Today, NVIDIA is announcing the availability of cuSPARSELt, version 0.2.0, which increases performance on activation functions, bias vectors, and Batched Sparse GEMM. This software can be downloaded now free of charge.

Download the cuSPARSELt software.

What’s New?

Support for activation functions and bias vector:
- ReLU + upper bound and threshold setting for all kernels.
- GeLU for INT8 I/O, INT32 Tensor Core compute kernels.
Support for Batched Sparse GEMM:
- Single sparse matrix / Multiple dense matrices (Broadcast).
- Multiple sparse and dense matrices.
- Batched bias vector.
Compatibility notes:
- cuSPARSELt does not require the nvrtc library anymore.
- Support for Ubuntu 16.04 (gcc-5) is now deprecated and it will be removed in future releases.

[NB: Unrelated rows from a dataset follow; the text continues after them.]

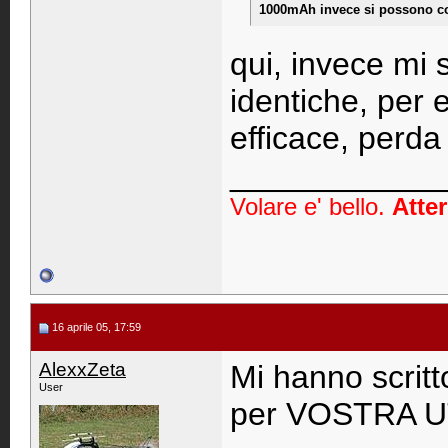
1000mAh invece si possono cons
qui, invece mi
identiche, per 
efficace, perda
____________
Volare e' bello.
Atter
16 aprile 05, 17:59
AlexxZeta
Mi hanno scritto
User
per VOSTRA U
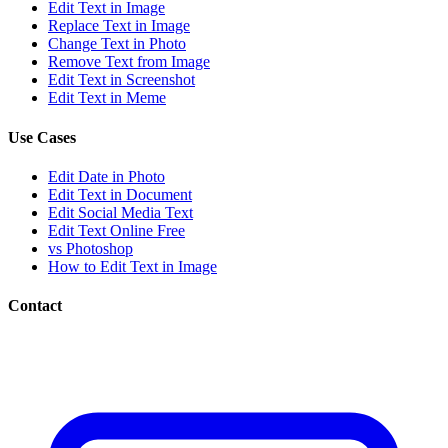
Edit Text in Image
Replace Text in Image
Change Text in Photo
Remove Text from Image
Edit Text in Screenshot
Edit Text in Meme
Use Cases
Edit Date in Photo
Edit Text in Document
Edit Social Media Text
Edit Text Online Free
vs Photoshop
How to Edit Text in Image
Contact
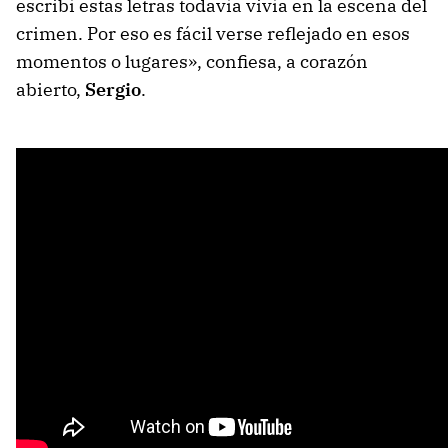
escribí estas letras todavía vivía en la escena del
crimen. Por eso es fácil verse reflejado en esos
momentos o lugares», confiesa, a corazón
abierto,
Sergio
.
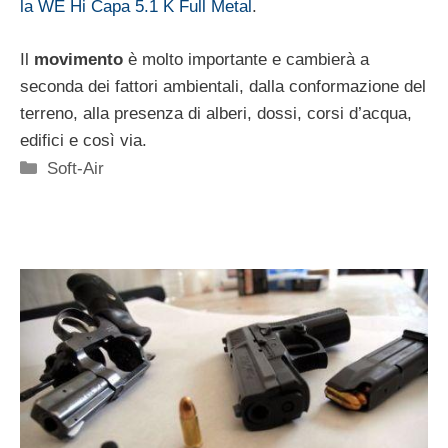
la WE Hi Capa 5.1 K Full Metal
.
Il
movimento
è molto importante e cambierà a
seconda dei fattori ambientali, dalla conformazione del
terreno, alla presenza di alberi, dossi, corsi d’acqua,
edifici e così via.
Categorie
Soft-Air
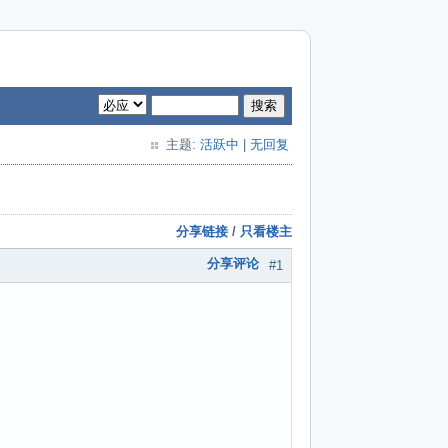
搜索
主题:
活跃中
|
无回复
分享链接
/
只看楼主
分享评论
#1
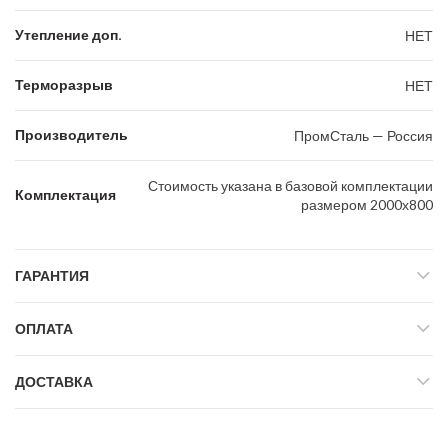
Утепление доп.
НЕТ
Терморазрыв
НЕТ
Производитель
ПромСталь — Россия
Стоимость указана в базовой комплектации
Комплектация
размером 2000х800
ГАРАНТИЯ
ОПЛАТА
ДОСТАВКА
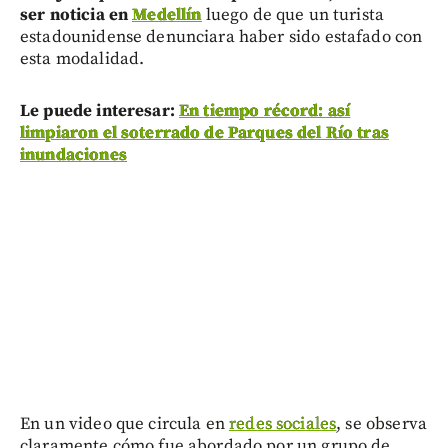
ser noticia en
Medellín
luego de que un turista
estadounidense denunciara haber sido estafado con
esta modalidad.
Le puede interesar:
En tiempo récord: así
limpiaron el soterrado de Parques del Río tras
inundaciones
En un video que circula en
redes sociales
, se observa
claramente cómo fue abordado por un grupo de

For more technical information, see the cuSPARSELt Release Notes.

About cuSPARSELt

NVIDIA cuSPARSELt is a high-performance CUDA library dedicated to general matrix-matrix operations in which at least one operand is a sparse matrix:

\(D=\alpha op(A)*op(B)+\beta op(C)\)

In this equation, \(op(A)\) and \(op(B)\) refer to in-place operations such as transpose and nontranspose.

The cuSPARSELt APIs provide flexibility in the algorithm/operation selection, epilogue, and matrix characteristics, including memory layout, alignment, and data types.

Key Features

NVIDIA Sparse MMA Tensor Core support.
Mixed-precision computation support:
- FP16 I/O, FP32 Tensor Core accumulate.
- BFLOAT16 I/O, FP32 Tensor Core accumulate.
- INT8 I/O, INT32 Tensor Core compute.
- FP32 I/O, TF32 Tensor Core compute.
- TF32 I/O, TF32 Tensor Core compute.